Qdrant backend#283
Conversation
milvus-lite ships x86_64-only wheels, so the default mmore index/retrieval path cannot run on ARM64 hosts (NVIDIA GH200, Apple Silicon, etc.). This change adds an opt-in Qdrant backend selected via a new YAML field db.backend: qdrant. The default path is unchanged: existing configs continue to instantiate MilvusClient exactly as before, so this is a strict superset of upstream behaviour. Implementation -------------- * QdrantMilvusClient is a drop-in MilvusClient-shaped adapter backed by qdrant-client local mode. Only the methods mmore actually uses are implemented: has_collection, list_collections, get_collection_stats, prepare_index_params, create_collection, describe_index, insert, delete, flush, query, hybrid_search, close. * Indexer.from_config and Retriever.from_config gain a one-line branch: if db.backend == "qdrant" they construct the adapter, otherwise they build a MilvusClient verbatim. No other call sites change. * New extra: pip install mmore[qdrant] (sibling of mmore[index]). * milvus-lite is gated to platform_machine == 'x86_64' so ARM64 users can still install mmore[index] for the base pymilvus client. Caveats ------- * Hybrid fusion uses Qdrant's RRF; the WeightedRanker weights passed by mmore are accepted but ignored (RRF is weight-agnostic). Top-k overlap with Milvus is high in practice. * String chunk IDs are mapped to UUIDs via uuid5 deterministically and the original is stored in the payload. * Logical partitions (partition_name=) are emulated via a payload field; Qdrant has no native partition concept. A standalone smoke-test (test_qdrant_pipeline.py) indexes 5 toy documents through both backends with no model downloads and prints a top-1 comparison so reviewers can see the parity for themselves.

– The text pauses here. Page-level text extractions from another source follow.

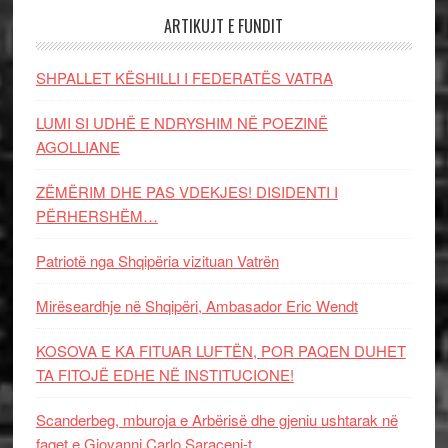
ARTIKUJT E FUNDIT
SHPALLET KËSHILLI I FEDERATËS VATRA
LUMI SI UDHË E NDRYSHIM NË POEZINË
AGOLLIANE
ZËMËRIM DHE PAS VDEKJES! DISIDENTI I
PËRHERSHËM…
Patriotë nga Shqipëria vizituan Vatrën
Mirëseardhje në Shqipëri, Ambasador Eric Wendt
KOSOVA E KA FITUAR LUFTËN, POR PAQEN DUHET
TA FITOJË EDHE NË INSTITUCIONE!
Scanderbeg, mburoja e Arbërisë dhe gjeniu ushtarak në
faqet e Giovanni Carlo Saraceni-t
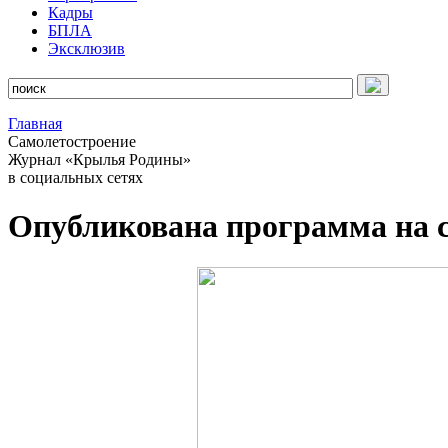
Кадры
БПЛА
Эксклюзив
Главная
Самолетостроение
Журнал «Крылья Родины»
в социальных сетях
Опубликована программа на 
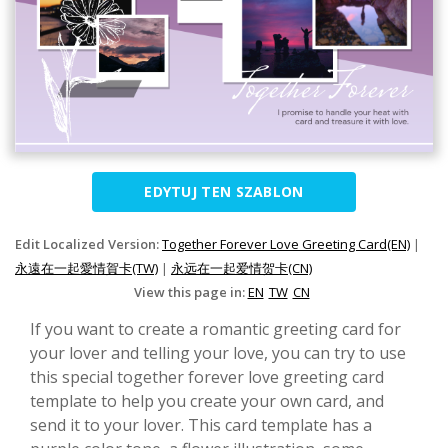
EDYTUJ TEN SZABLON
Edit Localized Version:
Together Forever Love Greeting Card(EN)
|
永遠在一起愛情賀卡(TW)
|
永远在一起爱情贺卡(CN)
View this page in:
EN
TW
CN
If you want to create a romantic greeting card for
your lover and telling your love, you can try to use
this special together forever love greeting card
template to help you create your own card, and
send it to your lover. This card template has a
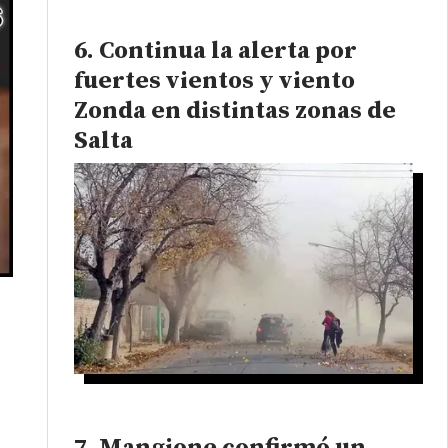
Continua la alerta por
fuertes vientos y viento
Zonda en distintas zonas de
Salta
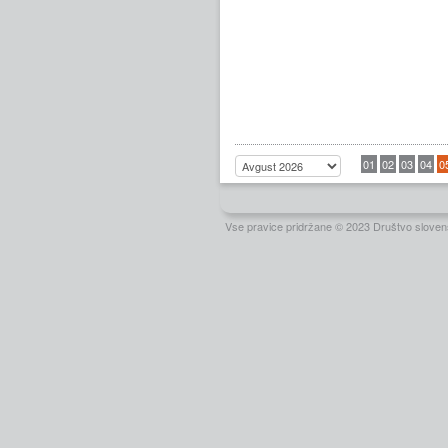
01
02
03
04
0
Vse pravice pridržane © 2023 Društvo slovens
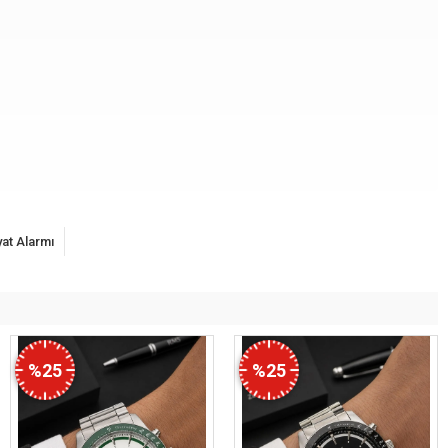
yat Alarmı
%25
%25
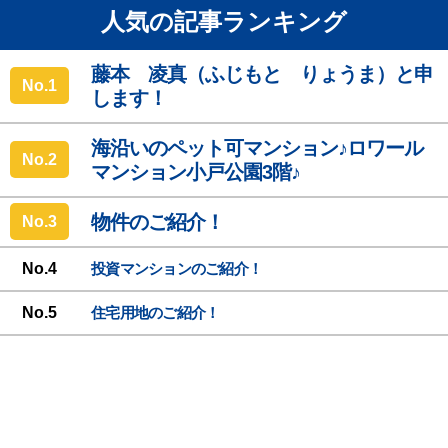
人気の記事ランキング
藤本 凌真（ふじもと りょうま）と申
No.
します！
海沿いのペット可マンション♪ロワール
No.
マンション小戸公園3階♪
物件のご紹介！
No.
No.
投資マンションのご紹介！
No.
住宅用地のご紹介！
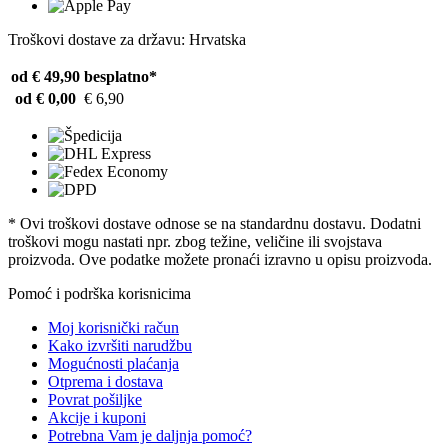
Troškovi dostave za državu: Hrvatska
od € 49,90
besplatno*
od € 0,00
€ 6,90
* Ovi troškovi dostave odnose se na standardnu ​​dostavu. Dodatni
troškovi mogu nastati npr. zbog težine, veličine ili svojstava
proizvoda. Ove podatke možete pronaći izravno u opisu proizvoda.
Pomoć i podrška korisnicima
Moj korisnički račun
Kako izvršiti narudžbu
Mogućnosti plaćanja
Otprema i dostava
Povrat pošiljke
Akcije i kuponi
Potrebna Vam je daljnja pomoć?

Retriever inherits from langchain's BaseRetriever, which is a pydantic
BaseModel. The previous `client: MilvusClient` annotation made pydantic
reject the QdrantMilvusClient adapter at instantiation:
pydantic_core._pydantic_core.ValidationError: 1 validation error for
Retriever
client
Input should be an instance of MilvusClient
[type=is_instance_of, input_value=<...QdrantMilvusClient...>]
Relaxed the annotation to `client: Any` and added a comment pointing at
qdrant_client.py for the shared surface. The Indexer class is not
pydantic-validated and needs no change.
Move the post-`sys.path.insert` imports together at the top of the file and silence E402 with `# noqa`, since the path tweak must run before mmore is importable.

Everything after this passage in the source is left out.